If someone controls the majority voting rights (or a collection of voters), then they can vote to remove someone from the shareholder's group. However, as far as I know you cannot simply seize ownership from the person you remove from the shareholder's group. The company must then be valued, and the person being ousted must be compensated for the value of his share. Furthermore, you can't simply revise arbitrarily future ownership. Jeremy's holdings would be appropriately diluted whenever fundraising events occur. Weirdly, Jeremy expected to receive his "50%", which as any person should know would have been diluted by investment rounds. Major investors are always involved during these events, and everyone knows exactly what they are getting. The fact that he thought at the end he would "get his 50%" leads me to believe he never cared about asserting ownership until the final big payday arrived.

I think Cruise as a company has a serious problem. If the documentation exists to prove this 50/50 ownership in Sept 2013, there is no way this lawsuit will be smooth sailing.

Exactly. If the 50/50 split is on paper, and signed by both parties, then Kyle is basically fucked. It literally doesn't matter of Jeremy "wrote any code" or whatever during his short time working with Kyle.

Since Kyle was the "sole director" does Jeremy's signature even need to be there?

Edit: tense

even if this were the case ( i'm sure it isn't) , there would be a vesting schedule which jeremy wouldn't have completed.

This was supposedly in place before the vesting schedule. Vesting is designed to limit, not give, shares to owners. So if he never signed anything and was part of the company when it formed and it was agreed that it was a 50/50 split I don't believe that vesting would matter for his position at all.

The engineers will not be screwed over. They get the same amount -- whether Jeremy wins or not. Jeremy is seeking half of whatever Kyle is slated to receive, i.e., his diluted pre-seed 50% stake.

Thats not how these things work. Scenarios:

1. Deal falls through (unlikely) 2a. Deal goes through, and engineers amount are held in a reserve fund for 18 months to 2 years until the lawsuit is settled or the after the above timeframe. This is standard in situations like this. 2b. GM may reneogotiate to have this come out pro rata. Also unlikely (this may be incorrect if dillution only impact Kyle. Jeremy does claim he wants 50% of the whole pie)

So in all scenarios, this does not bode well for them at all. Kyle must be furious, but for the engineers who had no part in this, who there is no question have both ownership and actually wrote code, I feel very sorry for.

The lawyers will make out better then them too :/

> So in all scenarios, this does not bode well for them at all.
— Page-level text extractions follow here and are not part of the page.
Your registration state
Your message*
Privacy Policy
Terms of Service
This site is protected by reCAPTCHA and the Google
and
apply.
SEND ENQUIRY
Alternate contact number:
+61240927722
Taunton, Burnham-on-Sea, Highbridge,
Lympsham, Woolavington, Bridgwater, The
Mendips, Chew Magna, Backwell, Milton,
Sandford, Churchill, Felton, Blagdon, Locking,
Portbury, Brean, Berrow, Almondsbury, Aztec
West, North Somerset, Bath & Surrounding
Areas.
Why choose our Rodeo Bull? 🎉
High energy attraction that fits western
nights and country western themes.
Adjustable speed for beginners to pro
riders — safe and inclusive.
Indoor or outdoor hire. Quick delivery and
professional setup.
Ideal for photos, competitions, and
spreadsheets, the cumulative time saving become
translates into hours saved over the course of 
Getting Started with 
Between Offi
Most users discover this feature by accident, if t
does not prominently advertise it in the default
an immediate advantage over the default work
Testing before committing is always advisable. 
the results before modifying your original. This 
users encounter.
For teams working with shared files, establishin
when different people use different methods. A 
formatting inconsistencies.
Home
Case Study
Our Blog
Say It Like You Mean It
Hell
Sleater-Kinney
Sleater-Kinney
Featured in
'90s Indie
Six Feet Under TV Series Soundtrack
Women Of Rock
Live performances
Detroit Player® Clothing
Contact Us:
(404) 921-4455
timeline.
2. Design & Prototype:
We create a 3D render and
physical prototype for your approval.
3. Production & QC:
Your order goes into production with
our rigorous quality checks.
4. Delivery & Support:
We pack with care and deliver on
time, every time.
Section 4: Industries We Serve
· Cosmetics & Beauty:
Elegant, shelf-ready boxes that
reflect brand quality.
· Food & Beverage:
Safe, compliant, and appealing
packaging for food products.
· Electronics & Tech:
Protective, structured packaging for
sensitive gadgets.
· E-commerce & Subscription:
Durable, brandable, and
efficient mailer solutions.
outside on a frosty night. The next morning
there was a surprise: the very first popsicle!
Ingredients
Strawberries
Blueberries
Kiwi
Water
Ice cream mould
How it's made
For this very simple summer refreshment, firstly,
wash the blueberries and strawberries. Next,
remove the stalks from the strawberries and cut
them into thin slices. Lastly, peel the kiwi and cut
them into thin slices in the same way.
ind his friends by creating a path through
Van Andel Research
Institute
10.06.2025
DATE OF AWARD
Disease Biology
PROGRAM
Kyle must be furious, but for the engineers who had no part in this, who there is no question have both ownership and actually wrote code, I feel very sorry for.

Never forget, your equity is a lottery ticket.

Of course, if the deal falls through they lose their payout. That's sad. We don't disagree there.

Please explain how GM would renegotiate their equity stakes pro rata? I've never come across this.